“The world is blue-jean country now,” LIFE proclaimed in its Nov. 24, 1972, issue. At that time, blue jeans were closing in on their 100th birthday, or at least the anniversary of the official patent Levi Strauss and Jacob Davis were granted on May 20, 1873, for copper-riveted jeans. The sturdy cotton trousers had not only become synonymous with American fashion, but they were also a hot second-hand commodity overseas, as Europeans sought to embody what LIFE called “the aura of Wild Western authenticity.”
Blue jeans as we know them today were a collaboration between Davis, a tailor, and Strauss, a businessman. Davis had first constructed the strong working pants for a customer, using copper rivets to reinforce the seams and pockets.

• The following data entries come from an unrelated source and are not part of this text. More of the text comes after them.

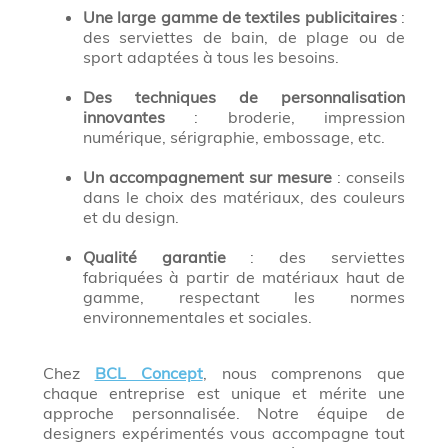
Une large gamme de textiles publicitaires
:
des serviettes de bain, de plage ou de
sport adaptées à tous les besoins.
Des techniques de personnalisation
innovantes
: broderie, impression
numérique, sérigraphie, embossage, etc.
Un accompagnement sur mesure
: conseils
dans le choix des matériaux, des couleurs
et du design.
Qualité garantie
: des serviettes
fabriquées à partir de matériaux haut de
gamme, respectant les normes
environnementales et sociales.
Chez
BCL Concept
, nous comprenons que
chaque entreprise est unique et mérite une
approche personnalisée. Notre équipe de
designers expérimentés vous accompagne tout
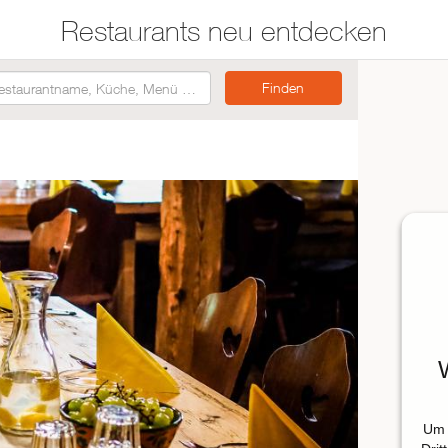
Restaurants neu entdecken
Restaurants auf der
Etwas für jeden
Karte suchen
Geschmack
Asiatisch
Italienisch
Französisch
Traditionell
Vegetarisch
Mexikanisch
Spanisch
Um 
ZUR RESTAURANTSUCHE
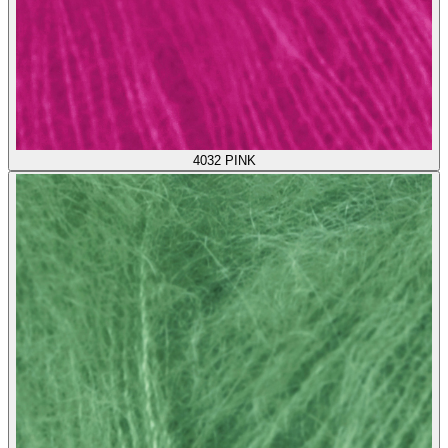
4032
PINK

Within a couple of years, unable to meet skyrocketing demand for the durable garment, he approached Strauss for both financial support and a proposed partnership to work toward a patent.

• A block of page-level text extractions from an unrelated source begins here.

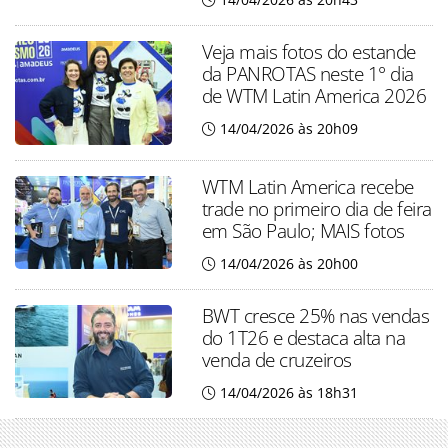
Veja mais fotos do estande
da PANROTAS neste 1° dia
de WTM Latin America 2026
14/04/2026 às 20h09
WTM Latin America recebe
trade no primeiro dia de feira
em São Paulo; MAIS fotos
14/04/2026 às 20h00
BWT cresce 25% nas vendas
do 1T26 e destaca alta na
venda de cruzeiros
14/04/2026 às 18h31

When LIFE revisited Davis and Strauss’ invention in the early 1970s, the U.S. was producing 450 million yards of denim annually and American jeans were selling on the Russian black market for $90. LIFE described this “denim takeover” as follows:
The jeans that once encased the scrawny rumps of cowboys and gold miners of the American West have become the standard garb of the world’s youth. They’re the favorite off-duty clothes of fashion models from L.A. to St. Tropez. By buying up bales of fashionably used ones, Britain and the Continent have made millionaire exporters of U.S. ragmen.
The biggest irony in blue jeans’ emergence as a worldwide sartorial phenomenon was how far they had come from their original purpose as the laborer’s uniform. “The idea that he might one day be hailed as a world fashion leader,” LIFE wrote, “would surely have given old Levi Strauss a laugh.”